In many of these scenarios, I was aided fully by substances like DMT, psilocybin, or LSD. This particular event – the first of any experience in which I felt a positive outcome – I was showered with love. A feeling of total euphoria rushed over me and became me. I felt as if I was being cradled by my mother, and that mother was the universe itself, that love was the universe itself. I began to weep uncontrollably. As I came down to sobriety, I was yanked back down to the abyss, almost as if I was showing myself that these two exist simultaneously, but that I had become more accustomed to the dimness of what was below – almost as if I felt safer there, because I understood it.

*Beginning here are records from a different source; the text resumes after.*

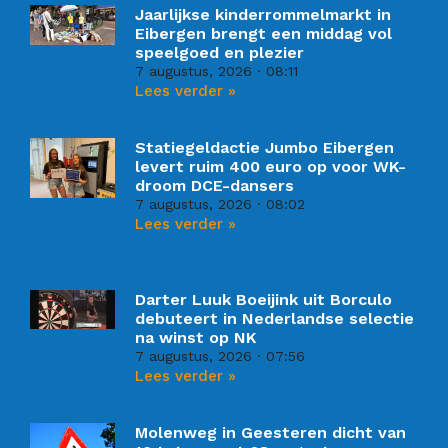
Jaarlijkse kinderrommelmarkt in
Eibergen brengt een middag vol
speelgoed en plezier
7 augustus, 2026
08:11
Lees verder »
Statiegeldactie Jumbo Eibergen
levert ruim 400 euro op voor WK-
droom DCE-dansers
7 augustus, 2026
08:02
Lees verder »
Darter Luuk Boeijink uit Borculo
debuteert in Nederlandse selectie
na winst op NK
7 augustus, 2026
07:56
Lees verder »
Molenweg in Geesteren dicht van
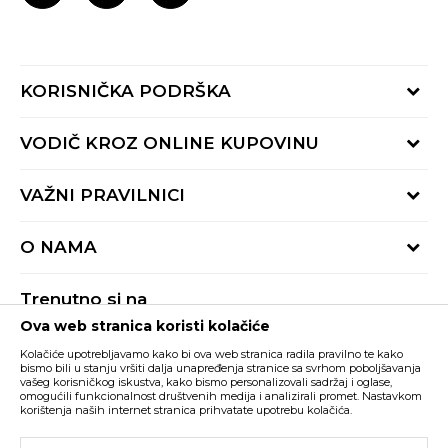
KORISNIČKA PODRŠKA
Provjeri status porudžbine
VODIČ KROZ ONLINE KUPOVINU
Pozovite nas:
+382 20 690 200
Načini isporuke
VAŽNI PRAVILNICI
Radno vrijeme 9-16h
Povrat robe i povrat sredstava
online@buzzsneakers.me
Uslovi korišćenja
Reklamacije
O NAMA
Politika privatnosti
Zamjena artikla
BUZZ Koncept
Pravila Sport&Bonus programa
Trenutno si na
BUZZ Brendovi
Ova web stranica koristi kolačiće
Buzz Crna Gora
PROMIJENI
BUZZ Crew
Kolačiće upotrebljavamo kako bi ova web stranica radila pravilno te kako
BUZZ Shopovi
bismo bili u stanju vršiti dalja unapređenja stranice sa svrhom poboljšavanja
vašeg korisničkog iskustva, kako bismo personalizovali sadržaj i oglase,
Nastojimo da budemo što precizniji u opisu proizvoda, prikazu slika i samih
cijena, ali ne možemo garantovati da su sve informacije kompletne i bez
Postani dio BUZZ tima
omogućili funkcionalnost društvenih medija i analizirali promet. Nastavkom
grešaka. Svi artikli prikazani na sajtu su dio naše ponude i ne podrazumijeva da
korištenja naših internet stranica prihvatate upotrebu kolačića.
su dostupni u svakom trenutku. Raspoloživost robe možete provjeriti pozivom
Click&Collect
na broj +382 20 690 200.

I am here today with a great intent to overcome this fear to a rational point – a point where I understand it’s existence, and that I can acknowledge its power – but that it no longer interferes with the majority of my days, that it no longer interferes with my waking life more so than my experience in this body and interactions with these people on this lovely planet. I’d like to thank all of you in this community for a place to speak, to sort through myself, and hear myself. The world is a beautiful, magnificent place when you can see the consciousness in others, the twinkle of your own essence in another – that connectedness of life and the mind.
One day I will understand enough to move on, so to speak. A place where contentedness out-weighs the unease of the unknown. That my understanding of the balance – the ying and yang – of the universe is enough to place me in the middle, and not run me askew.
I know there are many out there that have similar experiences - similar sufferings, similar fears - and we're here to understand these fears, face them, not run from them.
Life is an incredible journey, a most chaotic experience, something so beyond our wildest imaginations, yet we get to experience all of it, raw, here, now. It's terrifyingly beautiful, and beautifully terrifying. There is peace, love, and there is fear, pain. Take it all in. Experience it all.